- **Task objective**: Whenever the string "Amoureux" appears in a line below, please copy the line out.

- **Source material**:
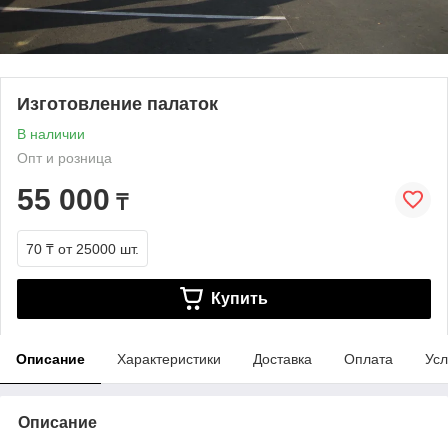
Изготовление палаток
В наличии
Опт и розница
55 000
₸
70 ₸
от 25000 шт.
Купить
Описание
Характеристики
Доставка
Оплата
Усл
Описание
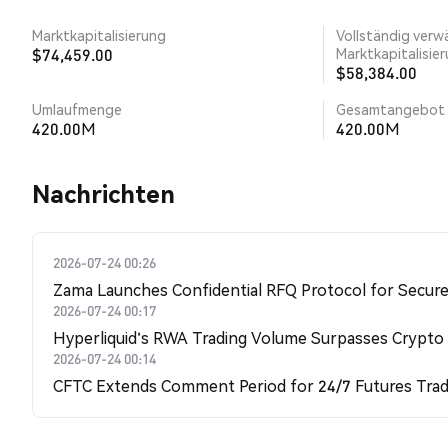
Marktkapitalisierung
Vollständig verw
$74,459.00
Marktkapitalisie
$58,384.00
Umlaufmenge
Gesamtangebot
420.00M
420.00M
Nachrichten
2026-07-24 00:26
Zama Launches Confidential RFQ Protocol for Secure 
2026-07-24 00:17
Hyperliquid's RWA Trading Volume Surpasses Crypto
2026-07-24 00:14
CFTC Extends Comment Period for 24/7 Futures Trad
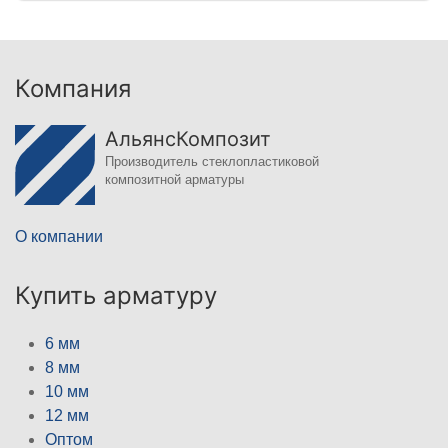
Компания
АльянсКомпозит
Производитель стеклопластиковой
композитной арматуры
О компании
Купить арматуру
6 мм
8 мм
10 мм
12 мм
Оптом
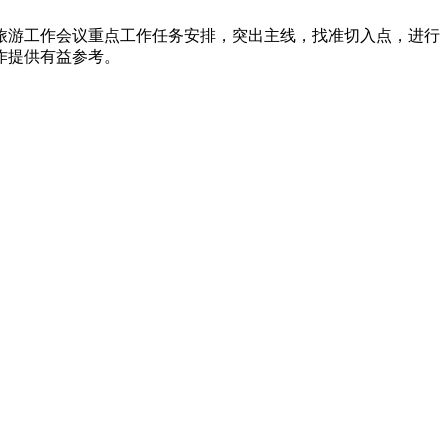
和旅游工作会议重点工作任务安排，突出主线，找准切入点，进行
作提供有益参考。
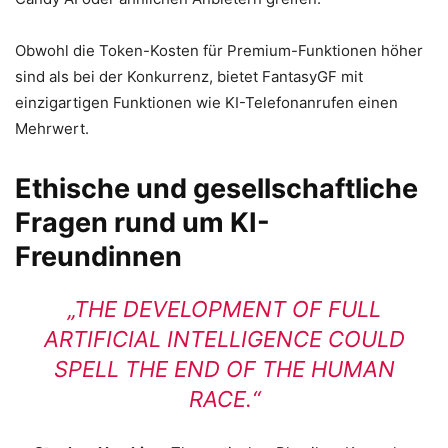
Obwohl die Token-Kosten für Premium-Funktionen höher
sind als bei der Konkurrenz, bietet FantasyGF mit
einzigartigen Funktionen wie KI-Telefonanrufen einen
Mehrwert.
Ethische und gesellschaftliche
Fragen rund um KI-
Freundinnen
„THE DEVELOPMENT OF FULL
ARTIFICIAL INTELLIGENCE COULD
SPELL THE END OF THE HUMAN
RACE.“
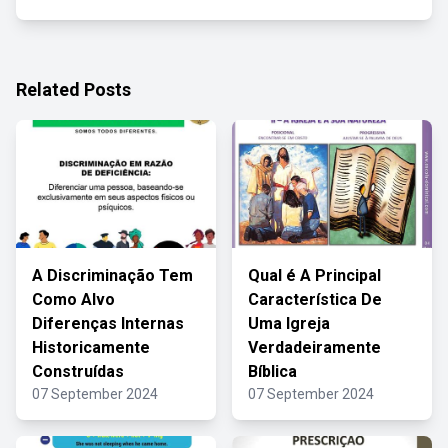
Related Posts
A Discriminação Tem
Qual é A Principal
Como Alvo
Característica De
Diferenças Internas
Uma Igreja
Historicamente
Verdadeiramente
Construídas
Bíblica
07 September 2024
07 September 2024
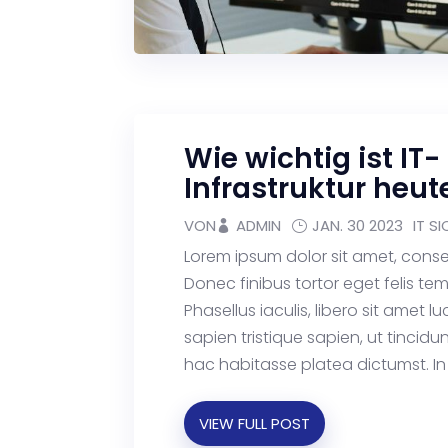
Wie wichtig ist IT-
Infrastruktur heut
VON
ADMIN
JAN. 30 2023
IT S
Lorem ipsum dolor sit amet, consec
Donec finibus tortor eget felis t
Phasellus iaculis, libero sit amet l
sapien tristique sapien, ut tincidun
hac habitasse platea dictumst. In 
VIEW FULL POST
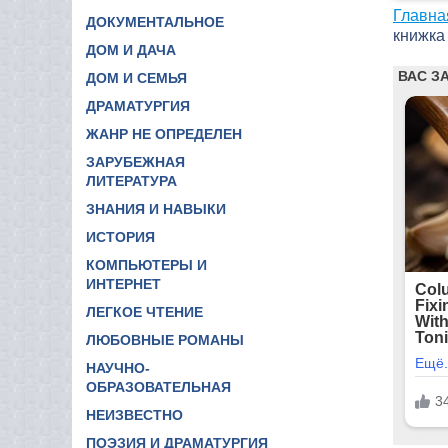
Главна
ДОКУМЕНТАЛЬНОЕ
книжка
ДОМ И ДАЧА
ДОМ И СЕМЬЯ
ДРАМАТУРГИЯ
ЖАНР НЕ ОПРЕДЕЛЕН
ЗАРУБЕЖНАЯ
ЛИТЕРАТУРА
ЗНАНИЯ И НАВЫКИ
ИСТОРИЯ
КОМПЬЮТЕРЫ И
ИНТЕРНЕТ
ЛЕГКОЕ ЧТЕНИЕ
ЛЮБОВНЫЕ РОМАНЫ
НАУЧНО-
ОБРАЗОВАТЕЛЬНАЯ
НЕИЗВЕСТНО
ПОЭЗИЯ И ДРАМАТУРГИЯ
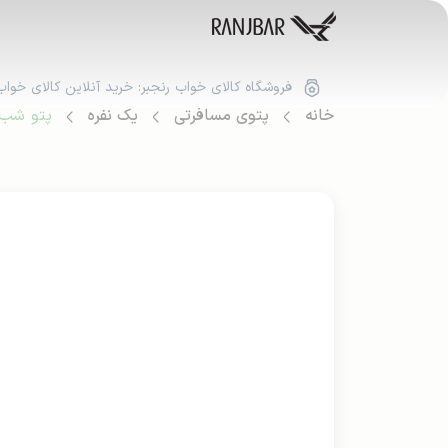
فروشگاه کالای خواب رنجبر: خرید آنلاین کالای خواب
خانه
پتوی مسافرتی
یک نفره
پتو شب ن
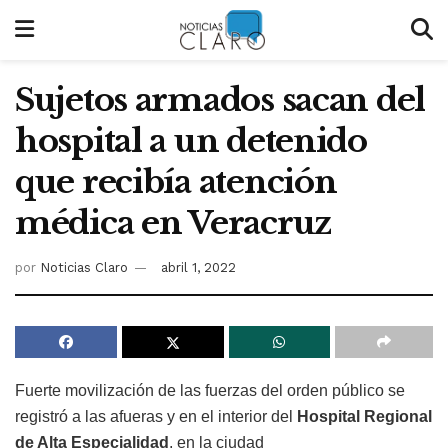
Sujetos armados sacan del
hospital a un detenido
que recibía atención
médica en Veracruz
por
Noticias Claro
abril 1, 2022
Fuerte movilización de las fuerzas del orden público se
registró a las afueras y en el interior del
Hospital Regional
de Alta Especialidad
, en la ciudad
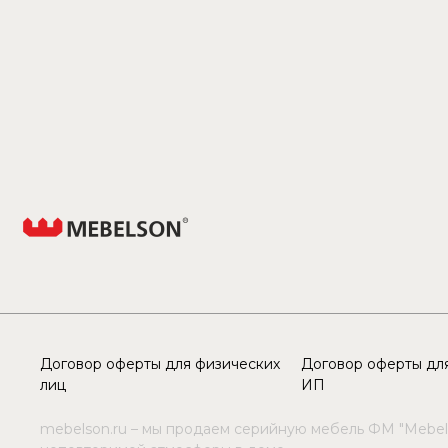
Договор оферты для физических
Договор оферты для
лиц
ИП
mebelson.ru – мы продаем серийную мебель ФМ "Mebel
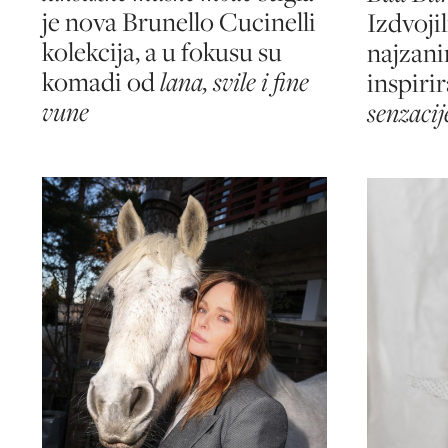
je nova Brunello Cucinelli
Izdvoji
kolekcija, a u fokusu su
najzani
komadi od
lana, svile i fine
inspiri
vune
senzacij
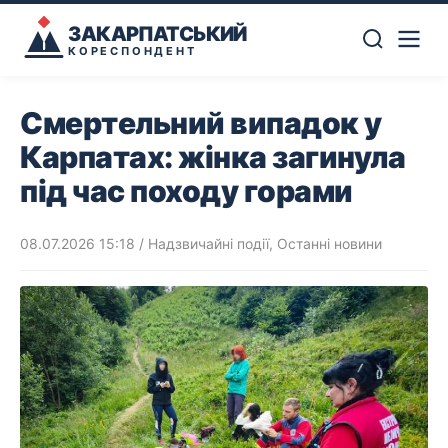
ЗАКАРПАТСЬКИЙ
КОРЕСПОНДЕНТ
Смертельний випадок у
Карпатах: жінка загинула
під час походу горами
08.07.2026 15:18
/
Надзвичайні події
,
Останні новини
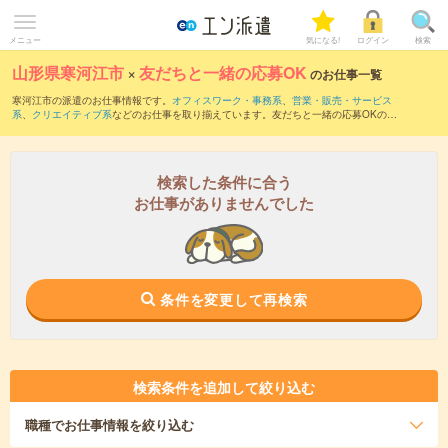
メニュー
気になる!
ログイン
検索
山形県寒河江市
×
友だちと一緒の応募OK
のお仕事一覧
寒河江市の派遣のお仕事情報です。
オフィスワーク・事務系
、
営業・販売・サービス
系
、
クリエイティブ系
などのお仕事を取り揃えています。友だちと一緒の応募OKの条
件の他に、
交通費別途支給あり
、
職種未経験OK
、
10名以上の大量募集
などのこだわ
り条件も取り揃えています。
検索した条件に合う
お仕事がありませんでした
条件を変更して再検索
検索条件を追加して絞り込む
職種
でお仕事情報を絞り込む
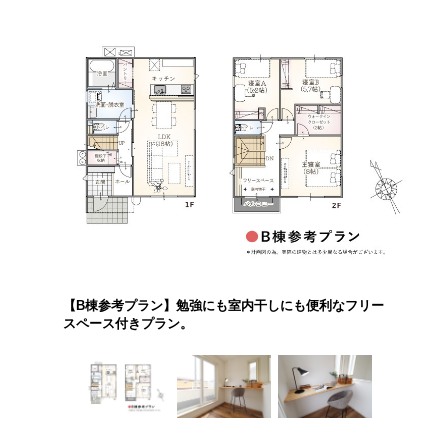
【B棟参考プラン】勉強にも室内干しにも便利なフリー
スペース付きプラン。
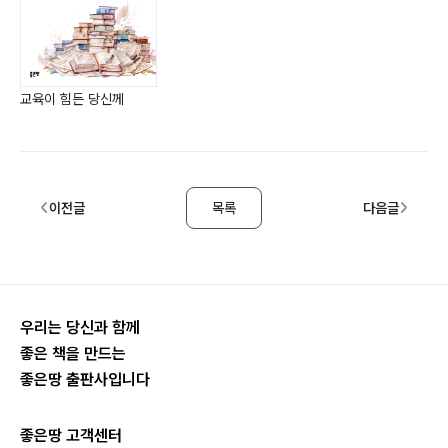
교육이 힘든 당신께
이전글
목록
다음글
우리는 당신과 함께
좋은 책을 만드는
좋은땅 출판사입니다
좋은땅 고객센터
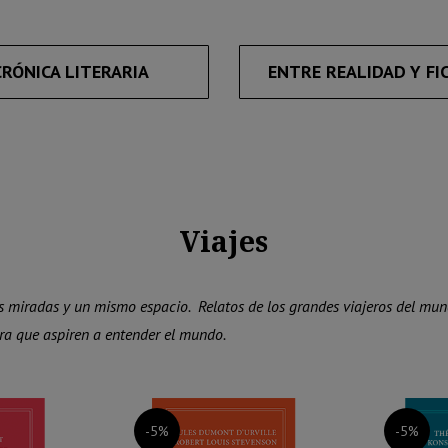
CRÓNICA LITERARIA
ENTRE REALIDAD Y FI
Viajes
dos miradas y un mismo espacio. Relatos de los grandes viajeros del mu
ura que aspiren a entender el mundo.
-5%
-5%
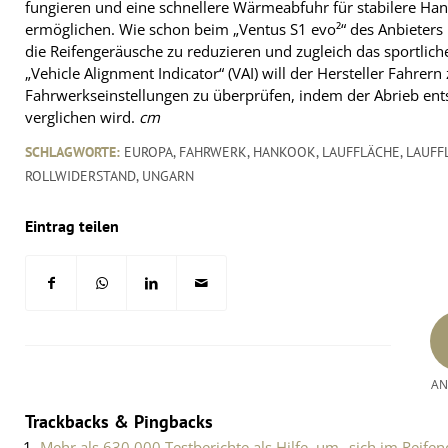
fungieren und eine schnellere Wärmeabfuhr für stabilere Han
ermöglichen. Wie schon beim „Ventus S1 evo²“ des Anbieters i
die Reifengeräusche zu reduzieren und zugleich das sportli
„Vehicle Alignment Indicator“ (VAI) will der Hersteller Fahrern
Fahrwerkseinstellungen zu überprüfen, indem der Abrieb ent
verglichen wird.
cm
SCHLAGWORTE:
EUROPA
,
FAHRWERK
,
HANKOOK
,
LAUFFLÄCHE
,
LAUFF
ROLLWIDERSTAND
,
UNGARN
Eintrag teilen
AN
Trackbacks & Pingbacks
Mehr als 630.000 Testberichte als Hilfe, um „sich im Reife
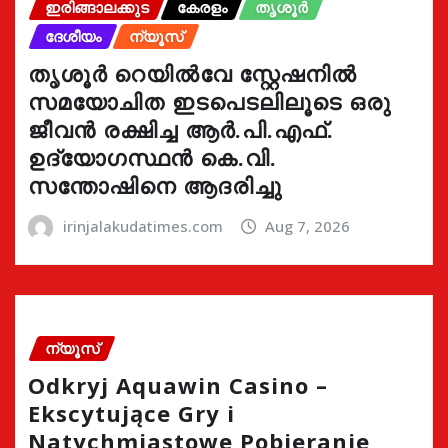
ഇരിങ്ങാലക്കുട
കേരളം
തൃശൂർ
ദേശീയം
ന്യൂസ്
തൃശൂർ റെയിൽവേ സ്റ്റേഷനിൽ
സമയോചിത ഇടപെടലിലൂടെ ഒരു
ജീവൻ രക്ഷിച്ച ആർ.പി.എഫ്.
ഉദ്യോഗസ്ഥൻ കെ.വി.
സന്തോഷിനെ ആദരിച്ചു
irinjalakudatimes.com
Aug 7, 2026
ന്യൂസ്
Odkryj Aquawin Casino –
Ekscytujące Gry i
Natychmiastowe Pobieranie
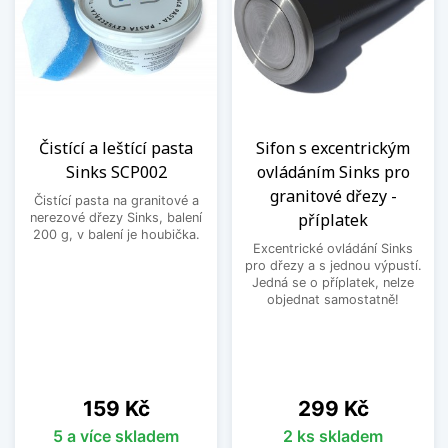
Čistící a leštící pasta
Sifon s excentrickým
Sinks SCP002
ovládáním Sinks pro
granitové dřezy -
Čistící pasta na granitové a
příplatek
nerezové dřezy Sinks, balení
200 g, v balení je houbička.
Excentrické ovládání Sinks
pro dřezy a s jednou výpustí.
Jedná se o příplatek, nelze
objednat samostatně!
Cena
Cena
159 Kč
299 Kč
5 a více skladem
2 ks skladem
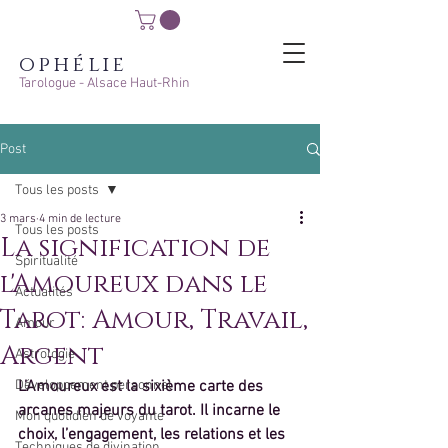
ophélie
Tarologue - Alsace Haut-Rhin
Post
Tous les posts
3 mars
4 min de lecture
Tous les posts
La signification de
Spiritualité
l'Amoureux dans le
Actualités
Tarot: Amour, Travail,
Amour
Argent
Astrologie
Développement personnel
L’Amoureux est la sixième carte des 
arcanes majeurs du tarot. Il incarne le 
Mon quotidien de voyante
choix, l’engagement, les relations et les 
Techniques de divination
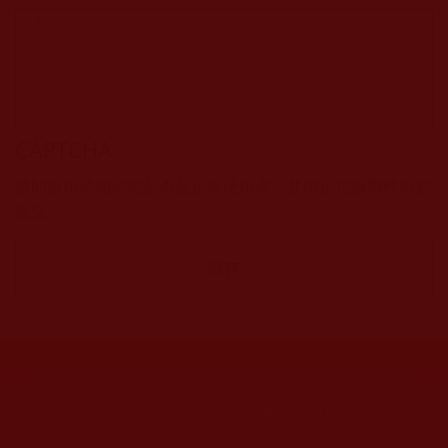
CAPTCHA
該問題用於測試您是否是正常使用者，並防止垃圾郵件自動
提交。
網站文章總數：
7195
網站圖片總數：
17882
網站影視總數：
1658
網站檔案總數：
1118
今日瀏覽人次：
1257
總瀏覽人次：
3093988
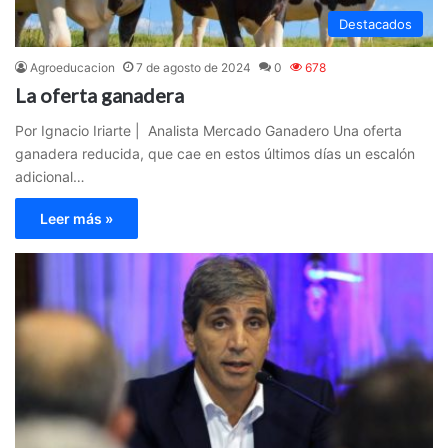
Destacados
Agroeducacion
7 de agosto de 2024
0
678
La oferta ganadera
Por Ignacio Iriarte | Analista Mercado Ganadero Una oferta
ganadera reducida, que cae en estos últimos días un escalón
adicional…
Leer más »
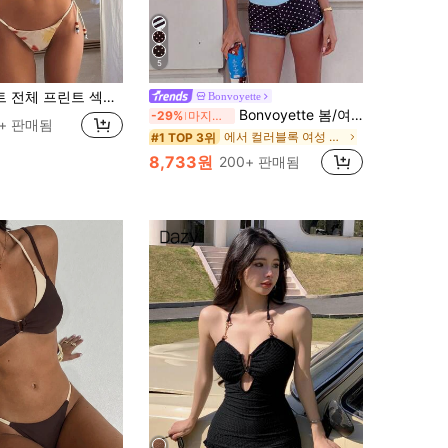
5
이업 여성 수영복 비키니, 봄, 여름 휴가철 해변, 리조트, 무대 및 콘서트에 적합
Bonvoyette
Bonvoyette 봄/여름 신상 아메리칸 레트로 핑크 & 블루 카툰 도파민 스타일 재미있는 정어리 프린트 홀터넥 투피스 수영복 세트
-29%
마지막 3일
0+ 판매됨
에서 컬러블록 여성 비키니 세트
#1 TOP 3위
8,733원
200+ 판매됨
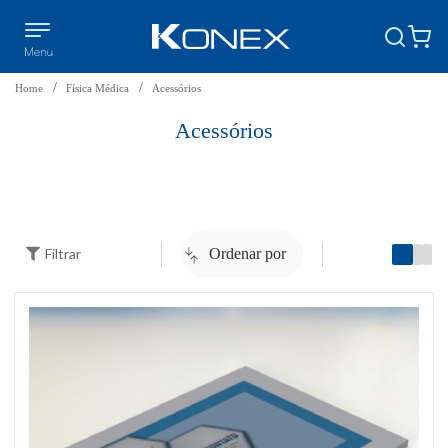
Home
Física Médica
Acessórios
Acessórios
Filtrar
Ordenar por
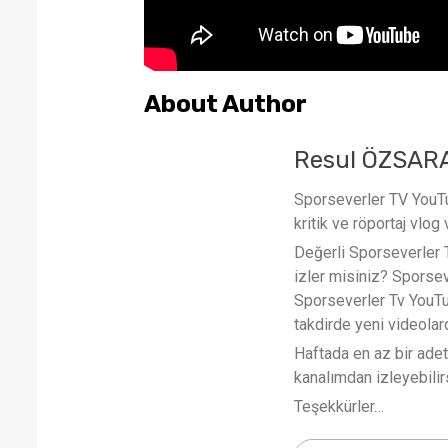
About Author
Resul ÖZSAR
Sporseverler TV YouTub
kritik ve röportaj vlog 
Değerli Sporseverler TV
izler misiniz? Sporse
Sporseverler Tv YouTub
takdirde yeni videola
Haftada en az bir ade
kanalımdan izleyebilirs
Teşekkürler…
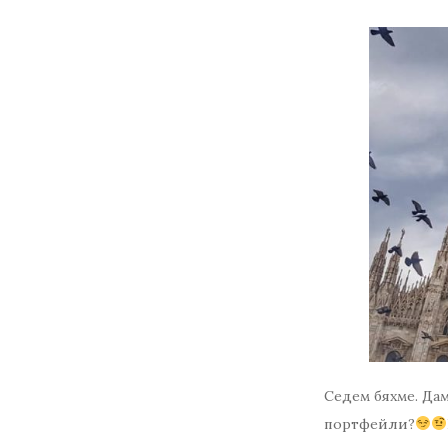
Седем бяхме. Да
портфейли?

- **Exercise response**:
l'Amoureux dans le
L’Amoureux est la sixième carte des 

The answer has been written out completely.